Amazfit è stata selezionata come uno dei 14 partner di lancio per quello che Strava definisce il più grande aggiornamento di sempre dedicato al mondo dei pesi. E non si tratta di un ritocco cosmetico: le sessioni registrate tramite l’app Zepp e caricate su Strava includeranno finalmente esercizi dettagliati, serie, ripetizioni, carichi utilizzati e persino una mappa muscolare visiva generata in automatico. Quella mappa permetterà di capire a colpo d’occhio quali gruppi muscolari sono stati coinvolti durante l’allenamento, offrendo una panoramica che finora era disponibile solo nelle app specializzate nel bodybuilding.
Ma non finisce qui. La nuova integrazione porta con sé anche un registro dedicato all’allenamento di forza, pensato per tracciare nel tempo i progressi su peso, volume di lavoro e ripetizioni. Per una piattaforma che ha costruito la propria identità quasi interamente attorno a corsa e ciclismo, è un passaggio tutt’altro che banale.

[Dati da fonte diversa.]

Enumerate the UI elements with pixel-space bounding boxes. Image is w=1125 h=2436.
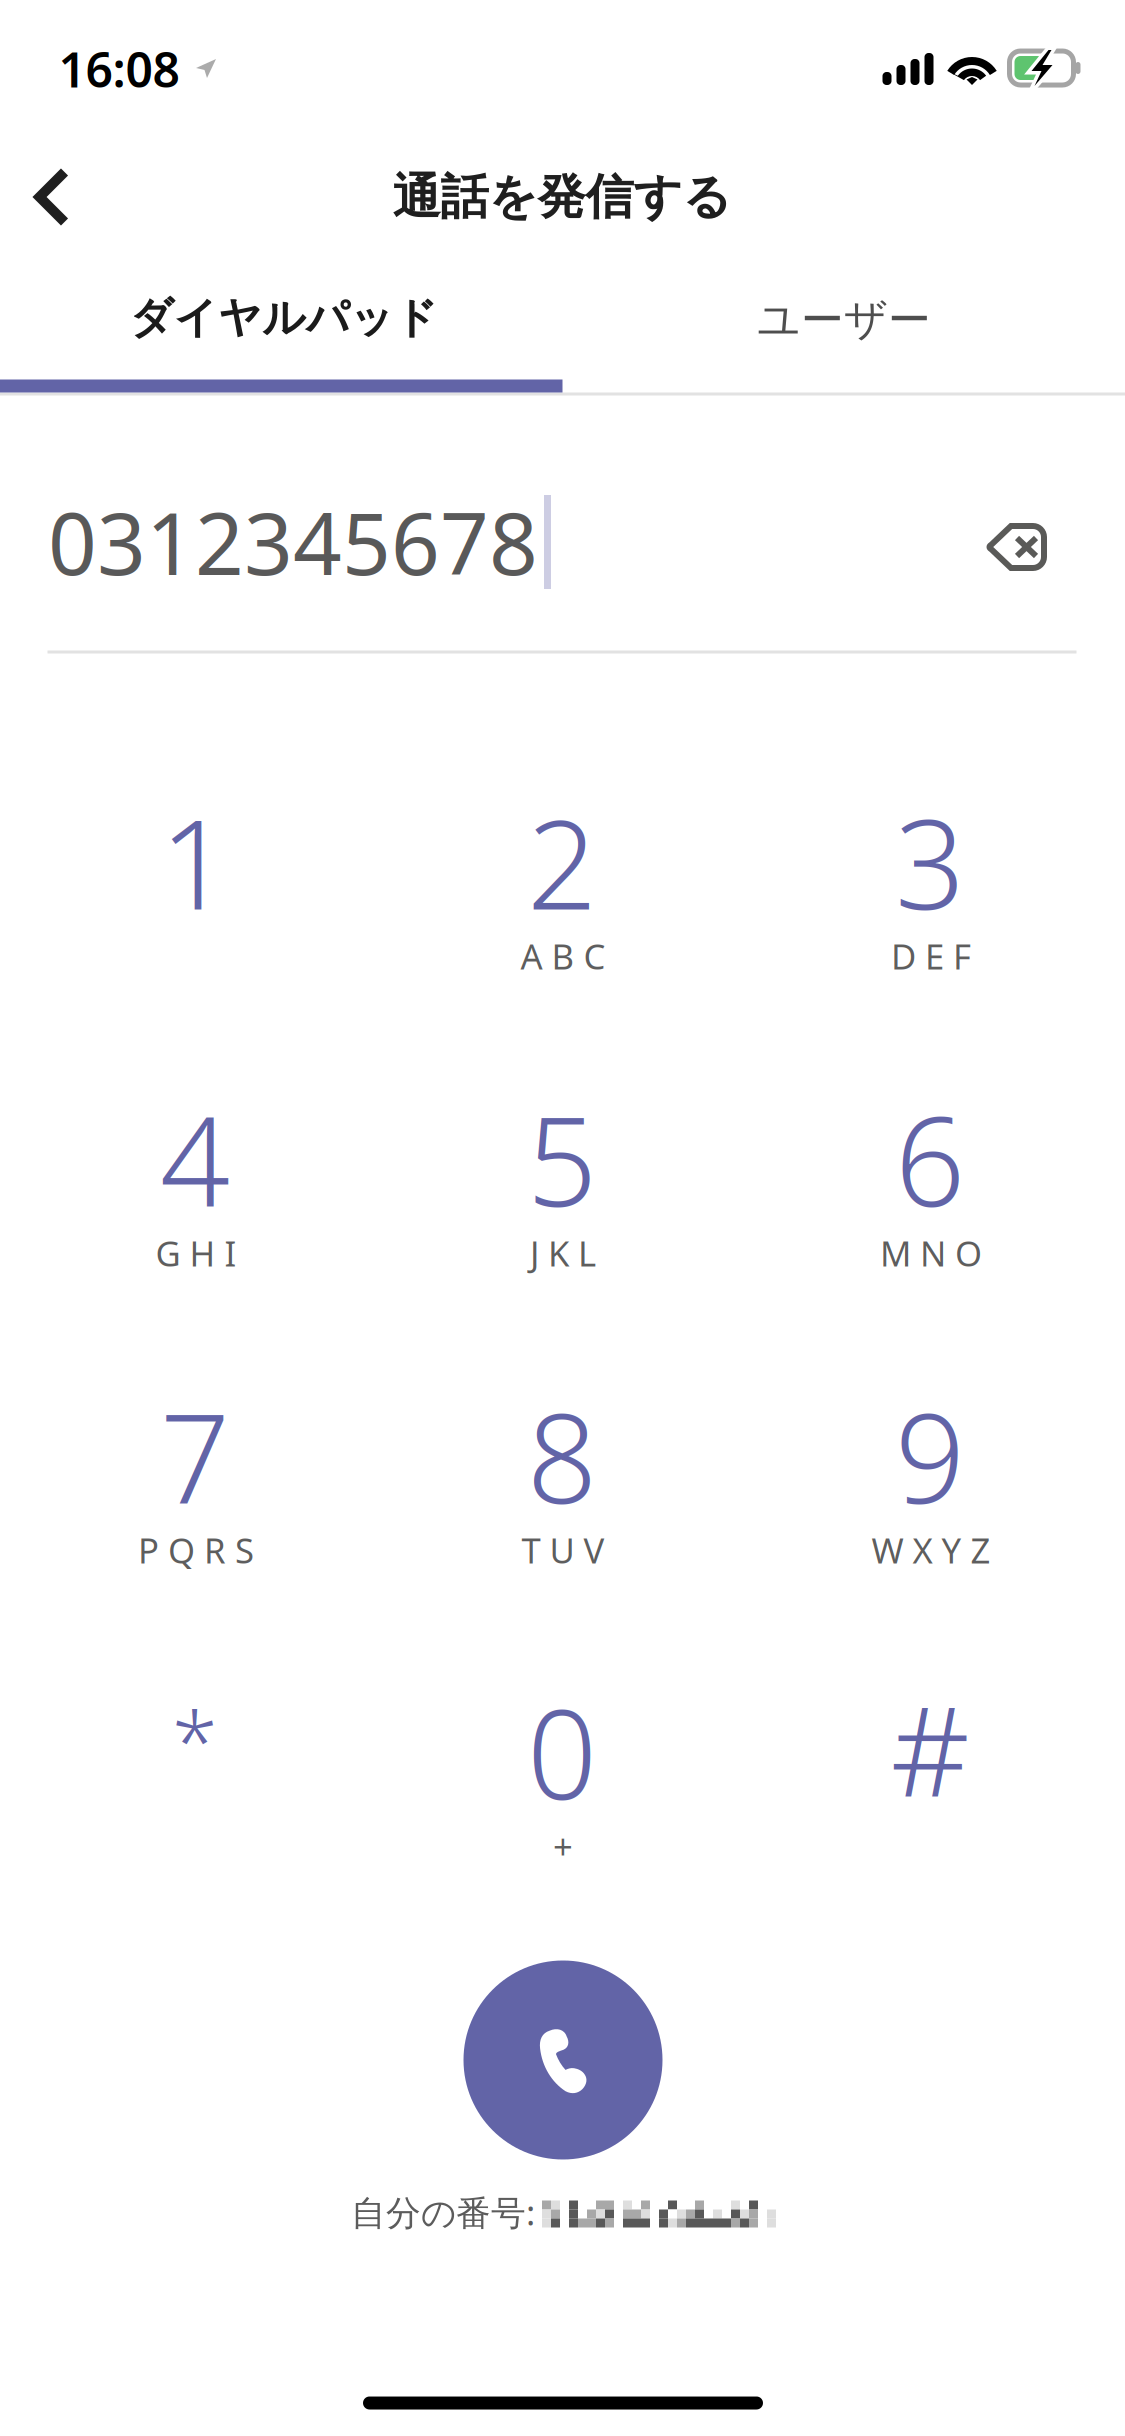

Perché Strava ha deciso di puntare forte sulla palestra
I numeri parlano chiaro. Nel corso del 2025, sulla piattaforma sono stati caricati oltre 500 milioni di workout legati al sollevamento pesi. Una cifra enorme, che spiega perfettamente la direzione intrapresa. Strava non poteva più ignorare una fetta così grande della propria community, e l’apertura verso l’allenamento ibrido rappresenta una mossa strategica molto precisa.
Dietro questa evoluzione potrebbe nascondersi anche qualcosa di più grande. Alcune indiscrezioni emerse nei mesi scorsi parlano di una documentazione riservata presentata per una possibile quotazione in borsa negli Stati Uniti, con una valutazione stimata attorno ai 2 miliardi di euro circa. Ampliare il pubblico oltre gli sport di endurance diventa quindi fondamentale anche in ottica di crescita finanziaria.
Ed è proprio qui che il ruolo di Amazfit diventa strategico. L’azienda ha comunicato in modo molto chiaro la volontà di rafforzare il concetto di allenamento ibrido, combinando forza, resistenza e recupero all’interno di un ecosistema unificato. L’app Zepp resta il centro di questa esperienza, raccogliendo i dati dagli smartwatch e dagli altri dispositivi del brand per restituire una visione completa dell’evoluzione atletica nel tempo. Con l’integrazione su Strava, però, queste informazioni escono dal perimetro dell’ecosistema Zepp e diventano parte di una piattaforma globale che conta oltre 195 milioni di atleti. Corse, uscite in bici, sessioni di forza e recupero vengono collegati in un’unica esperienza condivisa, con un valore aggiunto anche dal punto di vista sociale.
Quando arrivano le novità e quanto costano
La parte migliore di tutta la faccenda è che non bisognerà mettere mano al portafoglio. Tutte le nuove funzionalità verranno distribuite gratuitamente agli utenti Strava a livello globale nelle prossime settimane. Non sono previsti costi aggiuntivi per sfruttare l’integrazione avanzata con l’app Zepp.